- [What is being asked] Reproduce the line containing "داوود عبد السيد : مُر ثورة يوليو أكثر" in the listing below, then every later line up to the end, precisely as written.

- [Records supplied]

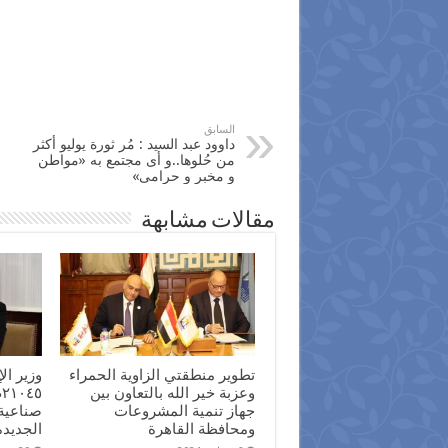
السابق
داوود عبد السيد : مُر ثورة يوليو أكثر
من حُلوها..و أى مجتمع به «مواطن
و مخبر و حرامى»
مقالات مشابهة
تطوير منطقتي الزاوية الحمراء
وزير ا
وعزبة خير الله بالتعاون بين
جهاز تنمية المشروعات
صناعية
ومحافظة القاهرة
الجديدة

- [Problem solution]
داوود عبد السيد : مُر ثورة يوليو أكثر
من حُلوها..و أى مجتمع به «مواطن
و مخبر و حرامى»
مقالات مشابهة
تطوير منطقتي الزاوية الحمراء
وزير ا
وعزبة خير الله بالتعاون بين
جهاز تنمية المشروعات
صناعية
ومحافظة القاهرة
الجديدة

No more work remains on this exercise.